Victorian majolica

Minton majolica swan vase
Minton & Co. - Cherub and ribbon jardiniere
This article refers to pottery with translucent[1] coloured lead glazes. For pottery with an opaque white glaze decorated in colour, see Tin-glazed pottery or Maiolica for Italian Renaissance wares

Victorian majolica is lead-glazed earthenware pottery made in 19th century Britain, Europe and the USA with moulded surfaces and colourful translucent glazes.

History

Victorian majolica was originated by Mintons Ltd, who exhibited it at the Great Exhibition of 1851 under the name Palissy ware. The debt to the eccentric 16th century potter Bernard Palissy is obvious from its naturalistic plant and animal motifs molded in relief and splashed with vibrant coloured glazes.

Mintons had for some time been making tin-glazed pottery (which is opaque, white and shiny and painted in colour) somewhat in the style of Renaissance Italian maiolica, which they called majolica ware, anglicizing the Italian maiolica.

The Illustrated London News reported with approval of Minton's work at the Paris Exposition Universelle (1855) :

The collection of Palissy and Majolica ware, however, is that which appears to have created the greatest sensation among Parisian connoisseurs. The reader will remember that the main difference in these wares is that whereas the Palissy ware is coloured by a transparent glaze, Majolica ware contains the colour (opaque) in the material. The care and taste with which these manufactures have been brought by the Messrs. Minton to their present state of perfection, have been amply rewarded. Within a few days of the opening of the Exhibition all the specimens exhibited had been sold.[2]

Despite this reminder, the public came to call Minton's Palissy Ware majolica ware; Palissy ware dropped out of use and majolica stuck. In the 1880s, the curators of the South Kensington Museum (now the V&A) tried to clear up the confusion by reviving the Italian spelling "maiolica" with an 'i' instead of a 'j' for Italian tin-glaze.[3]

For the article on Italian tin-glaze, see Maiolica.

Wedgwood began to manufacture majolica about ten years after Mintons. Wedgwood's glazes and modelling were denser and more formal than Minton's, but there were many pieces that displayed the naturalism and humour of Minton shapes.

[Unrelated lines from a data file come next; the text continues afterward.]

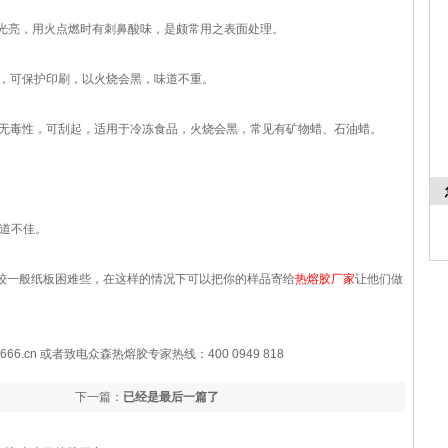
表面光亮，用火点燃时有刺鼻酸味，是颇常用之表面处理。
低，可保护印刷，以火烧会黑，味道不重。
，无毒性，可刮起，适用于冷冻食品，火烧会黑，常见有矿物蜡、石油蜡。
味道不佳。
较一般纸板困难些，在这样的情况下可以把你的样品寄给
热熔胶厂家
让他们做
6.cn 或者致电众森热熔胶专家热线：400 0949 818
下一篇：
已经是最后一篇了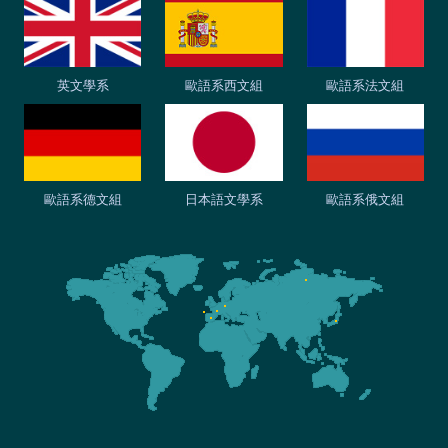
英文學系
歐語系西文組
歐語系法文組
歐語系德文組
日本語文學系
歐語系俄文組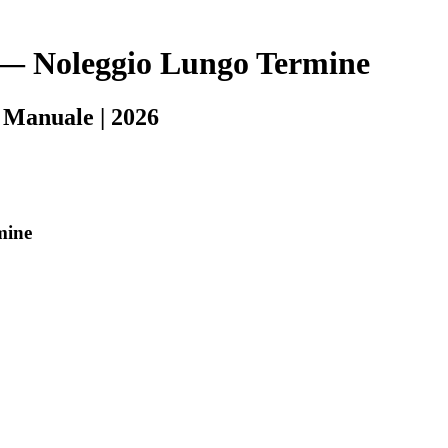
— Noleggio Lungo Termine
 Manuale
|
2026
mine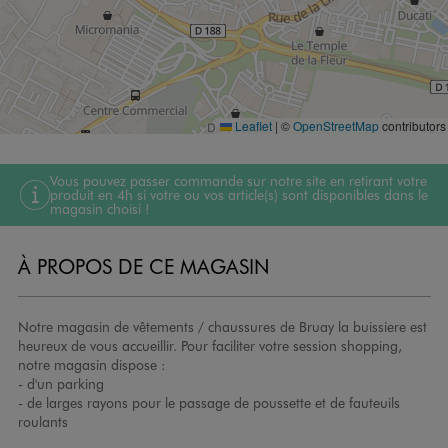
Leaflet
|
©
OpenStreetMap
contributors
Vous pouvez passer commande sur notre site en retirant votre
produit en 4h si votre ou vos article(s) sont disponibles dans le
magasin choisi !
À PROPOS DE CE MAGASIN
Notre magasin de vêtements / chaussures de Bruay la buissiere est
heureux de vous accueillir. Pour faciliter votre session shopping,
notre magasin dispose :
- d'un parking
- de larges rayons pour le passage de poussette et de fauteuils
roulants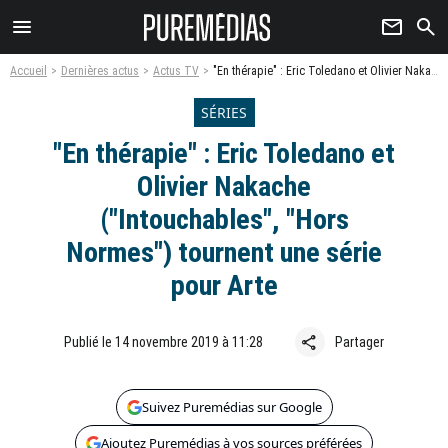
menu
newsletter
search
Accueil
Dernières actus
Actus TV
"En thérapie" : Eric Toledano et Olivier Nakache ("Intouchables", "Hors Normes") tournent une série pour Arte
SÉRIES
"En thérapie" : Eric Toledano et
Olivier Nakache
("Intouchables", "Hors
Normes") tournent une série
pour Arte
share
Publié le 14 novembre 2019 à 11:28
Partager
Suivez Puremédias sur Google
Ajoutez Puremédias à vos sources préférées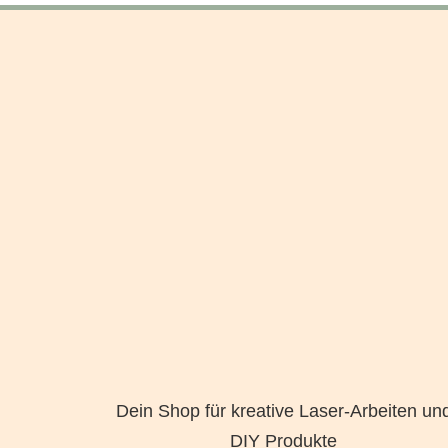
Dein Shop für kreative Laser-Arbeiten un
DIY Produkte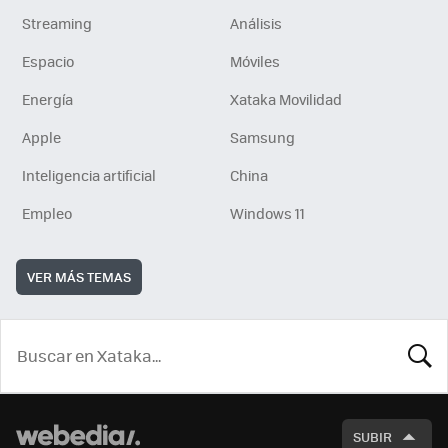
Streaming
Análisis
Espacio
Móviles
Energía
Xataka Movilidad
Apple
Samsung
Inteligencia artificial
China
Empleo
Windows 11
VER MÁS TEMAS
BUSCA
SUBIR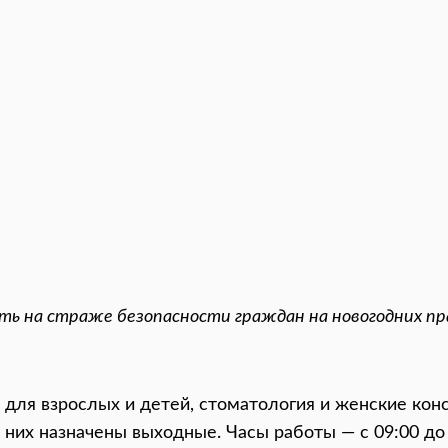
ь на страже безопасности граждан на новогодних пр
для взрослых и детей, стоматология и женские конс
 у них назначены выходные. Часы работы — с 09:00 до 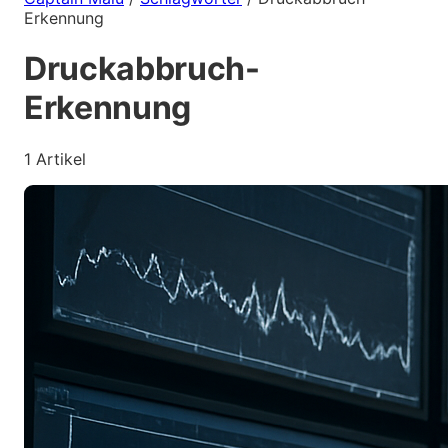
Erkennung
Druckabbruch-
Erkennung
1 Artikel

Wedgwood's majolica included cachepots, jugs, candlesticks, cheese bells, umbrella stands, sardine boxes, plates in naturalistic patterns, bread trays, etc. In Wedgwood's "greenware" the green glaze emphasizes the low relief patterning, typically of basketwork and foliage. Numerous smaller factories in the Staffordshire Potteries specialised in such green majolica wares in which the translucent glaze brought out the low relief of the cast body: some, like Wedgwood, marked their majolica with impressed stamps.

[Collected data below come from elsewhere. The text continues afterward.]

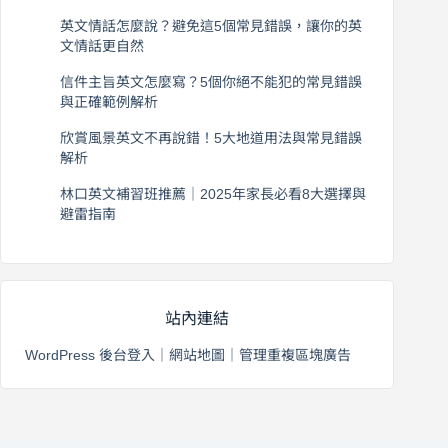
2026 年 8 月 6 日
英文情話怎麼說？避免這5個常見錯誤，讓你的英
文情話更自然
2026 年 8 月 5 日
信件主旨英文怎麼寫？5個你絕不能犯的常見錯誤
與正確範例解析
2026 年 8 月 4 日
欣賞風景英文不再說錯！5大地道用法與常見錯誤
解析
2026 年 8 月 3 日
林口英文補習班推薦｜2025年家長必看8大選擇與
避雷指南
2026 年 8 月 2 日
站內連結
WordPress 後台登入
｜
網站地圖
｜
管理重複區塊廣告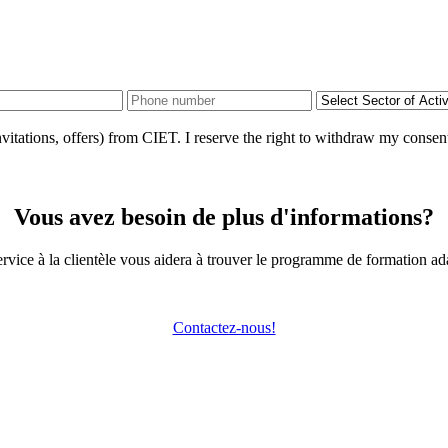
nvitations, offers) from CIET. I reserve the right to withdraw my consent
Vous avez besoin de plus d'informations?
rvice à la clientèle vous aidera à trouver le programme de formation ad
Contactez-nous!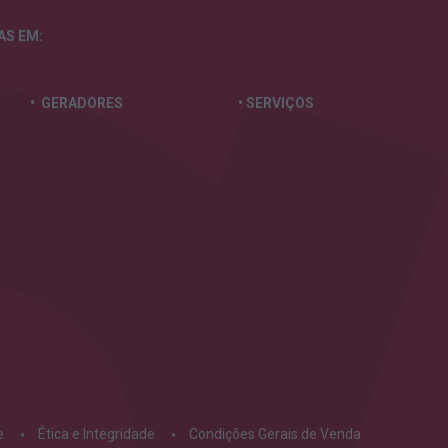
TAS
EM:
• GERADORES
• SERVIÇOS
e
Ética e Integridade
Condições Gerais de Venda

George Jones majolica posy holder/ menu holder

Majolica was influenced by the design of the old "Cauliflower" and "Pineapple" teapots that had been made by Thomas Whieldon, Wedgwood and other 18th-century Staffordshire potters. Both English and American majolica potters reproduced the "Cauliflower" pattern and other raised fruit, vegetable, leaf, and berry patterns, with green, yellow, pink, brown, light blue and purple-blue glazes. There is also a teapot of yellow corn and green leaves, similar to the old Whieldon "Pineapple" teapots, and a teapot, jug and sugar bowl of pink coral and green seaweed with accents of brown and blue, marked "Etruscan Majolica." Many late 19th-century majolica designs had rustic motifs with backgrounds of basketry and wooden-bound buckets decorated with moulded flowers, birds, fish and animals. Handles were made to resemble tree branches, rose stems and twined flowers and leaves.

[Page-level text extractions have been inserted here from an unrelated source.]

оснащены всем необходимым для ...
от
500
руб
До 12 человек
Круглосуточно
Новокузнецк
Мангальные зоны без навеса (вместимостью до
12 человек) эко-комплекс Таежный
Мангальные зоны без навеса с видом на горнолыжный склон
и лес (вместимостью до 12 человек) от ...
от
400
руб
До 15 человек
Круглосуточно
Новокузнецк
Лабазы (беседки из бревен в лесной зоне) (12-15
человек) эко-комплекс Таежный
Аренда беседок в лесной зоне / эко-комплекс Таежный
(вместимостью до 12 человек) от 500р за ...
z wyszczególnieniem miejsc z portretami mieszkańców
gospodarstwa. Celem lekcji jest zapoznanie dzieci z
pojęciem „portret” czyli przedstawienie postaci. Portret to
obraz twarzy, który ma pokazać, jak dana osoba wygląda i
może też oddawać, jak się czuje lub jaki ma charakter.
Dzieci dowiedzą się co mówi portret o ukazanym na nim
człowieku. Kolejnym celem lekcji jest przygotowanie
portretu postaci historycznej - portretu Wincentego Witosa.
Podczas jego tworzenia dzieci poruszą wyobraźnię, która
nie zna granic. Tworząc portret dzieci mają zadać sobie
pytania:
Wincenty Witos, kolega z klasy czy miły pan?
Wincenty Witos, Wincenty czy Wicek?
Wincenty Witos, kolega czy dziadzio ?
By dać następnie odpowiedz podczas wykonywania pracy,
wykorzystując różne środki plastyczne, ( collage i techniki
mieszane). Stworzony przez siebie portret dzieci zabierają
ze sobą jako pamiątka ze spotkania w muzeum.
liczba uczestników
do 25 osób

Plates, jugs, teapots and other articles were moulded with the shapes of wild roses, lily pads and herons, begonia leaves, shells, coral, seaweed, corn and bamboo stalks, cabbage leaves, strawberries, ferns and sprays of flowers, borders of basketry and oriental motifs.

Many potteries responded to the popularity of majolica.

Brown Westhead Moore majolica garden seat
Perret-Gentil Menton majolica plate
Gustafsberg majolica centrepiece

European makers

France: Perret-Gentil, Sarreguemines, Massier, Choisy le Roi, Boch Freres, Longchamp, Luneville, Orchies, Nimy, Onnaing, Salins, Vallauris. Lonitz (Austria), Krause (Austria), Eichwald (Germany), Bloch (Germany), Villeroy & Boch (Germany), W S Schiller (Germany), Gustavsberg (Sweden), Rörstrand (Sweden).

Several American firms also made majolica, with the English born Edwin Bennett producing it in Baltimore as early as the 1850s.[4] The best known are Griffin, Smith and Hill of Phoenixville, Pennsylvania, whose Etruscan majolica made from 1880 to 1890 includes compotes with dolphin supports and flower, shell, or jewel cups, a design of coral weed and seashells, and tableware with leaves and ferns. Their mark was an impressed monogram, "G.S.H.," sometimes circled and with the words "Etruscan Majolica".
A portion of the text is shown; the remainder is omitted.